The tent is first of all a practical object. It
enables space to be taken and held for a certain duration. In this
respect it has a family resemblance to the tripod as was used by Reclaim
the Streets in the 1990s, an object that worked at once to cut the flow
of traffic and act as a catalyst in the occupation of a road and the
emergence of a street party. In Deleuzian terms, both tent and tripod
play a part in ‘deterritorialising’ the space in which they operate –
that is, in undoing the patterns of behaviour, laws, sensory structures
and economic forms that determine that space as a road, stage for
commerce or park. But if the tent and tripod deterritorialise in this
way, they simultaneously generate a new territory, they re-territorialise into an Occupy camp or a street party.
To construct such a territory is of course difficult.
It requires considerable knowledge of the territory that is to be
undone: the law, movements of traffic, an intuition about likely police
tactics, potential solidarities and enmities of the locale and so on.

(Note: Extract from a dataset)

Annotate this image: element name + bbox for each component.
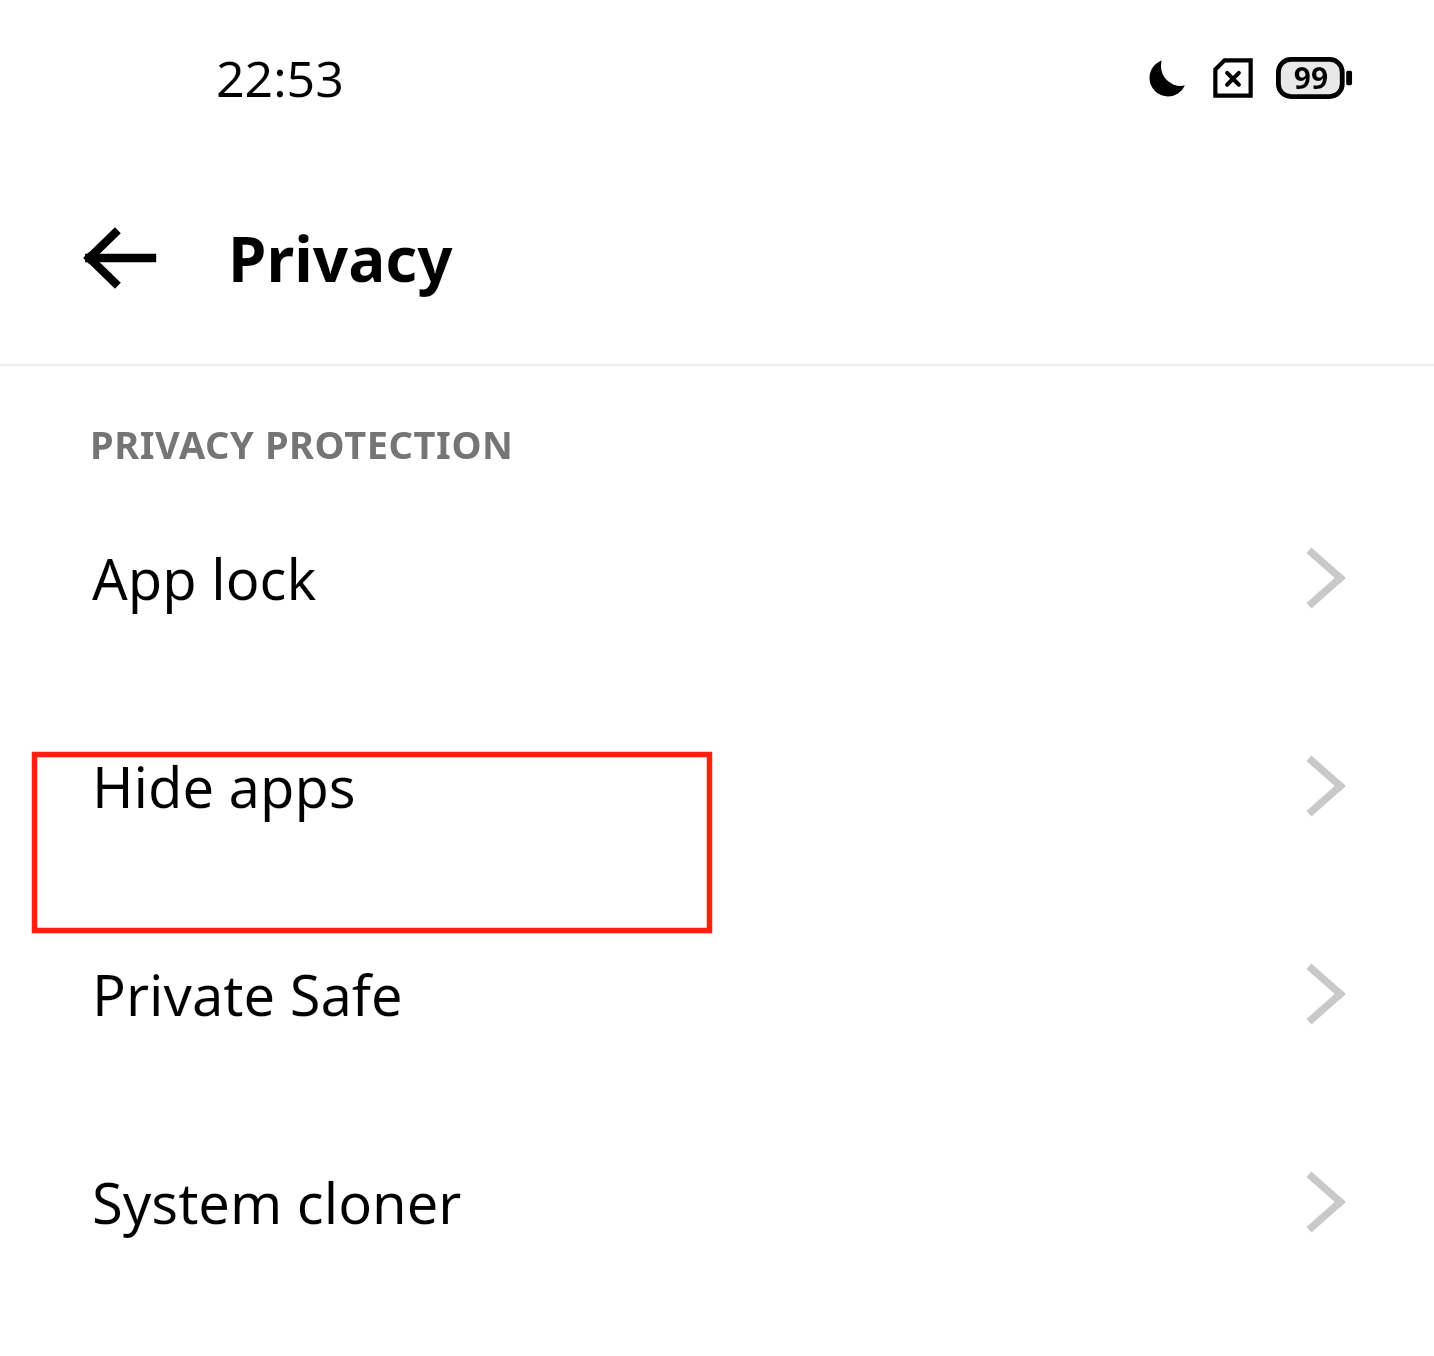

The constructed territory is thus a finely balanced constellation and
can be easily botched. Things in London might have been different, for
example, if Paternoster Square hadn’t been barred and Occupy had not
instead ended up on land owned by the Church.

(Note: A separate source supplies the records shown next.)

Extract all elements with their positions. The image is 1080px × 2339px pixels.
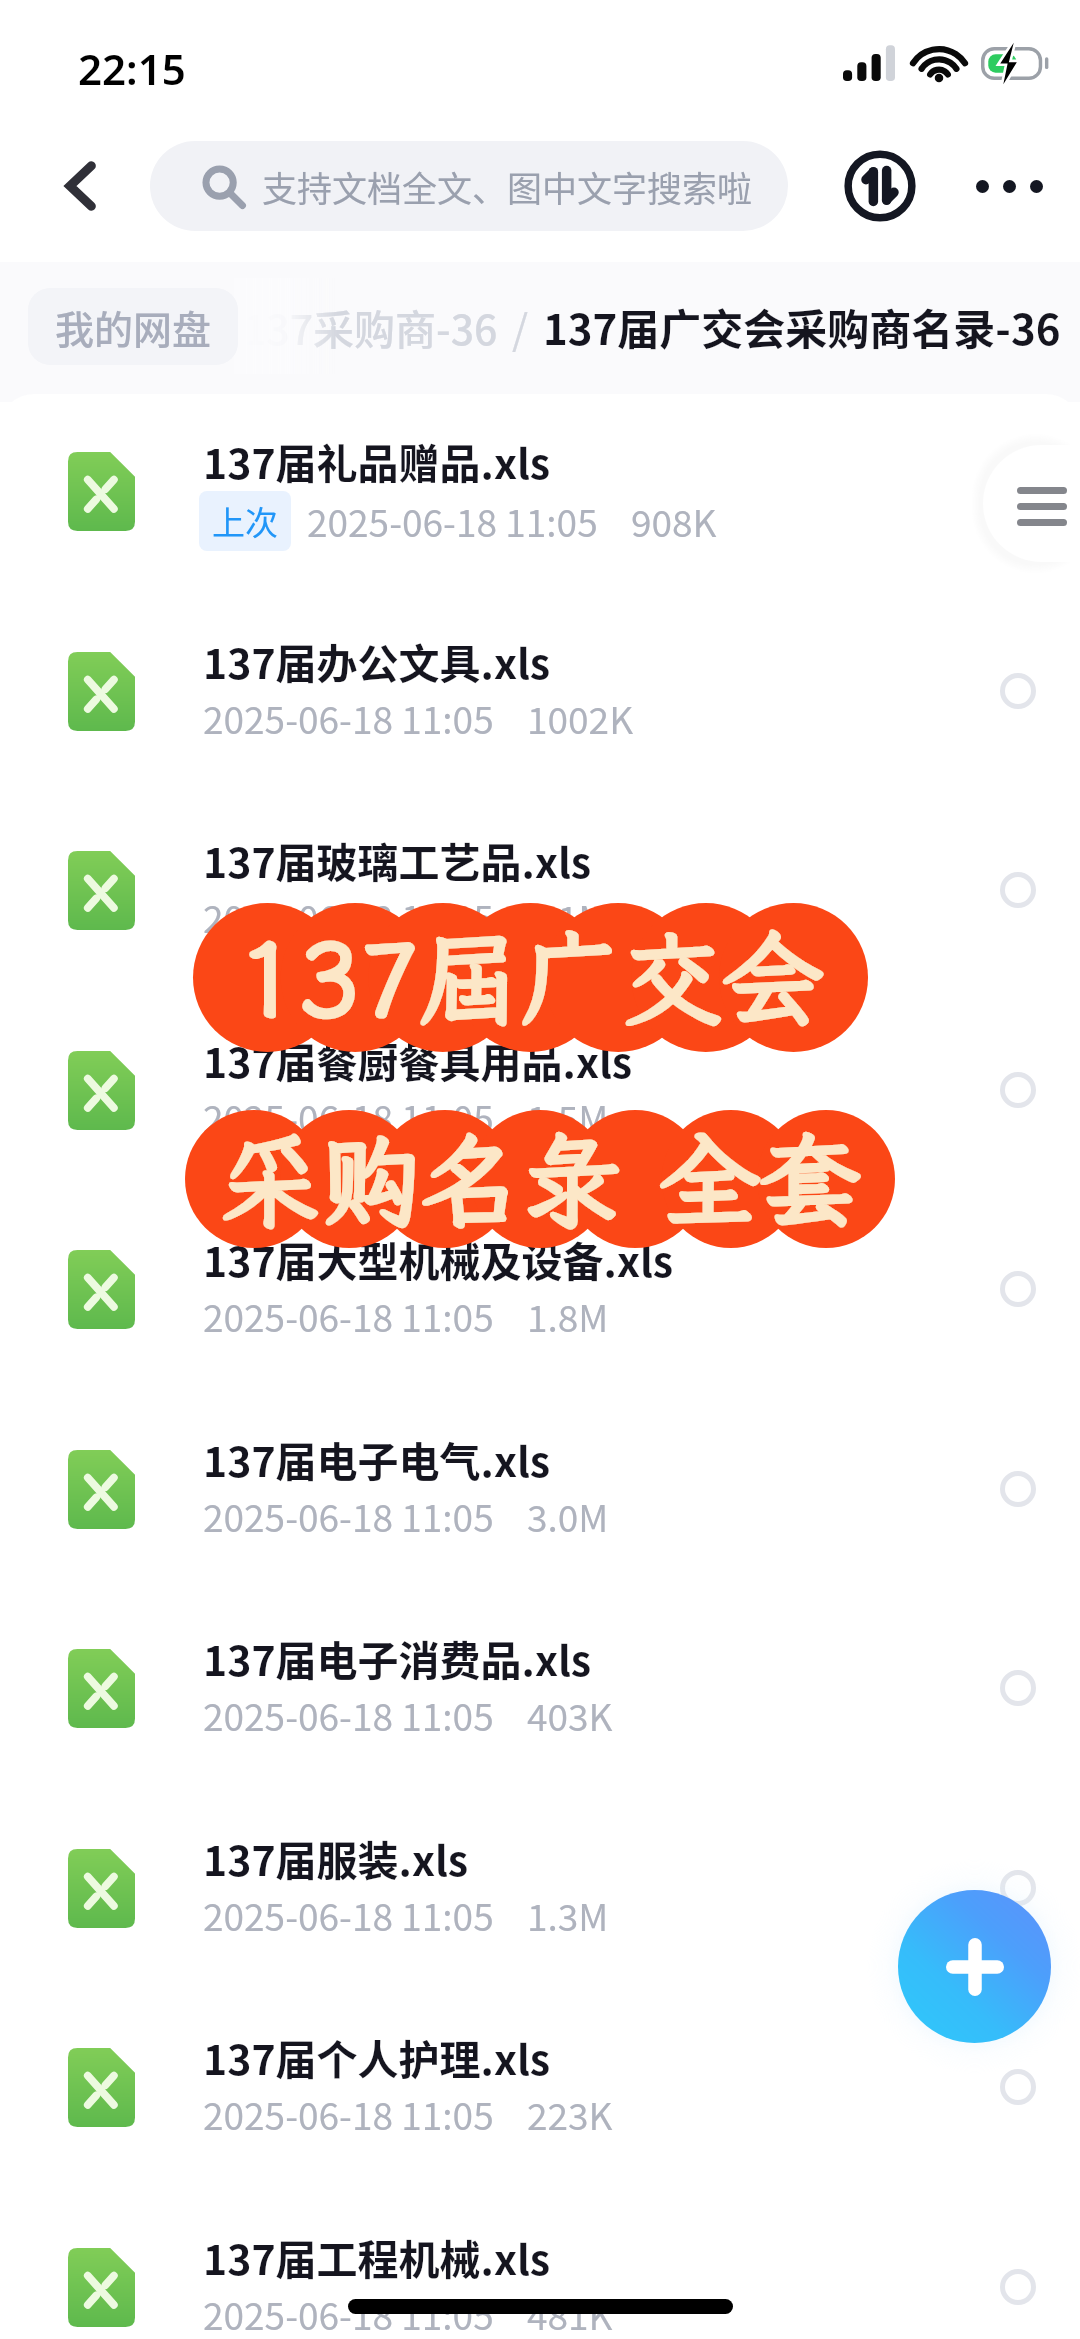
button[interactable]: Select xyxy=(973,2042,1063,2132)
staticText: 2025-06-18 11:05 xyxy=(307,494,598,548)
button[interactable]: Select xyxy=(973,1244,1063,1334)
staticText: 2025-06-18 11:05 xyxy=(203,890,494,944)
staticText: 22:15 xyxy=(78,40,186,97)
staticText: 137采购商-36 xyxy=(243,297,498,356)
button[interactable]: More options xyxy=(940,130,1080,242)
staticText: 223K xyxy=(527,2087,613,2141)
staticText: 2025-06-18 11:05 xyxy=(203,2087,494,2141)
staticText: 137届礼品赠品.xls xyxy=(203,431,551,490)
staticText: 137届个人护理.xls xyxy=(203,2027,551,2086)
staticText: 1.8M xyxy=(527,1289,609,1343)
staticText: 采购名录 全套 xyxy=(219,1113,861,1246)
button[interactable]: 137届礼品赠品.xls xyxy=(0,397,1080,596)
button[interactable]: Add xyxy=(898,1890,1051,2043)
staticText: 3.0M xyxy=(527,1489,609,1543)
button[interactable]: Select xyxy=(973,1643,1063,1733)
button[interactable]: Transfer list xyxy=(822,130,938,242)
button[interactable]: Sort xyxy=(983,445,1080,562)
button[interactable]: Select xyxy=(973,1045,1063,1135)
staticText: / xyxy=(512,297,529,356)
staticText: 2025-06-18 11:05 xyxy=(203,1489,494,1543)
button[interactable]: 137届办公文具.xls xyxy=(0,597,1080,796)
button[interactable]: Select xyxy=(973,646,1063,736)
button[interactable]: 137届个人护理.xls xyxy=(0,1993,1080,2192)
staticText: 137届办公文具.xls xyxy=(203,631,551,690)
button[interactable]: 我的网盘 xyxy=(28,288,238,365)
staticText: 2025-06-18 11:05 xyxy=(203,1090,494,1144)
button[interactable]: Select xyxy=(973,1444,1063,1534)
staticText: 支持文档全文、图中文字搜索啦 xyxy=(262,161,753,212)
staticText: 2025-06-18 11:05 xyxy=(203,1888,494,1942)
button[interactable]: Back xyxy=(24,130,136,242)
button[interactable]: 137届餐厨餐具用品.xls xyxy=(0,996,1080,1195)
button[interactable]: 支持文档全文、图中文字搜索啦 xyxy=(150,141,788,231)
staticText: 403K xyxy=(527,1688,613,1742)
staticText: 1.3M xyxy=(527,1888,609,1942)
button[interactable]: Select xyxy=(973,845,1063,935)
staticText: 137届服装.xls xyxy=(203,1828,469,1887)
staticText: 137届工程机械.xls xyxy=(203,2227,551,2286)
button[interactable]: Select xyxy=(973,1843,1063,1933)
button[interactable]: 137届电子消费品.xls xyxy=(0,1594,1080,1793)
button[interactable]: 137届大型机械及设备.xls xyxy=(0,1195,1080,1394)
button[interactable]: 137届工程机械.xls xyxy=(0,2193,1080,2339)
staticText: 137届餐厨餐具用品.xls xyxy=(203,1030,633,1089)
staticText: 1.5M xyxy=(527,1090,609,1144)
button[interactable]: Select xyxy=(973,2242,1063,2332)
staticText: 2025-06-18 11:05 xyxy=(203,2287,494,2339)
staticText: 1002K xyxy=(527,691,634,745)
staticText: 2025-06-18 11:05 xyxy=(203,691,494,745)
button[interactable]: 137届玻璃工艺品.xls xyxy=(0,796,1080,995)
staticText: 2025-06-18 11:05 xyxy=(203,1688,494,1742)
staticText: 137届电子消费品.xls xyxy=(203,1628,592,1687)
staticText: 137届广交会采购商名录-36 xyxy=(543,296,1061,357)
staticText: 我的网盘 xyxy=(55,299,212,355)
staticText: 1.1M xyxy=(527,890,609,944)
staticText: 上次 xyxy=(212,497,278,545)
staticText: 481K xyxy=(527,2287,613,2339)
button[interactable]: Select xyxy=(973,446,1063,536)
staticText: 137届玻璃工艺品.xls xyxy=(203,830,592,889)
staticText: 2025-06-18 11:05 xyxy=(203,1289,494,1343)
staticText: 137届电子电气.xls xyxy=(203,1429,551,1488)
staticText: 137届大型机械及设备.xls xyxy=(203,1229,674,1288)
button[interactable]: 137届服装.xls xyxy=(0,1794,1080,1993)
staticText: 908K xyxy=(631,494,717,548)
button[interactable]: 137届电子电气.xls xyxy=(0,1395,1080,1594)
staticText: 137届广交会 xyxy=(238,911,824,1044)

Image: Anonymity keeps you warm
But let’s turn to consider the characteristics of
Occupy’s territory. Deleuze and Guattari make a rather intriguing
argument that the construction of territory goes hand in hand with art, that art is a question of home or habitat:
‘Perhaps art begins with the animal, at least with the animal that
carves out a territory and constructs a house.’ Such territory is
functional, of course, but it is simultaneously sensory and expressive,
that is, artful: ‘the territory implies the emergence of pure
sensory qualities, of sensibilia that cease to be merely functional and
become expressive features, making possible a transformation of
functions.’17 One can see these tangled aspects of habitat and expression in the ‘art’ of the Bowerbird.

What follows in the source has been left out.